Home | First | Prev | Next

A. In His Being Brought to the Slaughter

If we experience Christ in His experiences as the burnt offering to God, we shall realize that we, like Christ, should be brought to the slaughter. We may apply this to the matter of married life. In a quarrel between husband and wife, if both, or even one of the two, would experience Christ in His experience of being brought to the slaughter, the quarrel would be swallowed up. The result will be the same concerning problems in the church if in the church life we experience Christ in His experience of being brought to the slaughter.

If we do not resist but allow others to bring us to the slaughter, we shall experience Christ in His death. In Philippians 3:10 Paul says, “To know Him and the power of His resurrection and the fellowship of His sufferings, being conformed to His death.” To be brought to the slaughter is to take a step to be conformed to Christ’s death. This is to have a life shaped in the pattern given to us by Christ when He did not resist but quietly went along as others brought Him to the slaughter. Christ was brought to the slaughter at Golgotha, but that was not the only time He was brought to the slaughter. Christ’s entire life, especially the years of His ministry, was a life of being brought to the slaughter.

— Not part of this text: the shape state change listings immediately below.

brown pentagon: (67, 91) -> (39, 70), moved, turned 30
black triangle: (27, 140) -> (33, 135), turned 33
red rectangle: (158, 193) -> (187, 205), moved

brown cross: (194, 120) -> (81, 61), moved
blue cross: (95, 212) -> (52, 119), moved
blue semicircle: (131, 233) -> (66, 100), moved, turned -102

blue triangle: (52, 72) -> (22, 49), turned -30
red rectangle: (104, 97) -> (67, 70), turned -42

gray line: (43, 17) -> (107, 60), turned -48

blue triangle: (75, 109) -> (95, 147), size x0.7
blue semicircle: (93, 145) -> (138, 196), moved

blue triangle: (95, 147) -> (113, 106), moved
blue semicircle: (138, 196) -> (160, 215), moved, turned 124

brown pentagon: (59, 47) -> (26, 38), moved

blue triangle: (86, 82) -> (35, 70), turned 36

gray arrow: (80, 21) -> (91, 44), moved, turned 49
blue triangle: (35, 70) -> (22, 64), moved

The Christian life should be a life of the burnt offering. This burnt offering, of course, refers not to ourselves but to Christ. The Christian life, therefore, is actually a life of Christ as the burnt offering. Paul lived such a life. This is why he could say, “Be imitators of me, as I also am of Christ” (1 Cor. 11:1). Paul lived a life that was a repetition of the life of the burnt offering which Christ lived when He was on earth. This is a matter of experiencing Christ in His experiences as the burnt offering.

In Acts 21 we see that Paul experienced Christ in His experience of being brought to the slaughter. Paul had gone to Jerusalem to visit the church there. He met with James and all the elders, relating to them the things which God had done among the Gentiles through his ministry. Then they said to Paul, “You observe, brother, how many thousands there are among the Jews who have believed, and all are zealous for the law; and they have been instructed concerning you that you are teaching all the Jews throughout the nations apostasy from Moses, telling them not to circumcise their children, nor to walk according to the customs” (vv. 20-21). The elders went on to propose that Paul go to the temple with four men who had made a vow, be purified with them, and pay their expenses so that all would know that Paul walked orderly, keeping the law (vv. 23-24). Paul took their word and went with the four men to the temple. However, the Lord would not tolerate the situation but, in His sovereignty, allowed a disturbance to take place which led to Paul’s being arrested by the Romans. The Jews from Asia saw Paul in the temple and “threw all the crowd into confusion; and they laid their hands on him” (v. 27). The whole city was stirred up, and the people laid hold of Paul and “dragged him outside the temple” (v. 30). Those who seized Paul in this way “were seeking to kill him” (v. 31). Eventually, the commander drew near and “laid hold of him and ordered him to be bound with two chains” (v. 33) and, because of the uproar, “ordered that he be brought into the barracks” (v. 34). A multitude of people followed and cried out, “Away with him!” (v. 36). Here we see that Paul surely had the experience of being brought to the slaughter; he experienced what the Lord Jesus experienced.

Perhaps you are wondering how you can experience being brought to the slaughter. If you are willing to live a burnt-offering life, you may sometimes experience being brought to the slaughter by the brothers in the church. Also, a brother may be brought to the slaughter by his wife, and a sister, by her husband. Such things often happen in the Christian life. If you have never been brought to the slaughter, then you are not an imitator of Christ. If you live the kind of life that Christ lived, you cannot avoid being brought to the slaughter. You will be brought to the slaughter again and again.

If you do not experience Christ’s experience of being brought to the slaughter, your burnt offering will only be two pigeons. However, the more you live Christ, the more you will live a life of being brought to the slaughter. Christ lived such a life, and now He lives in you to repeat His life. The repetition of His life in you becomes your experience of Christ in His experience.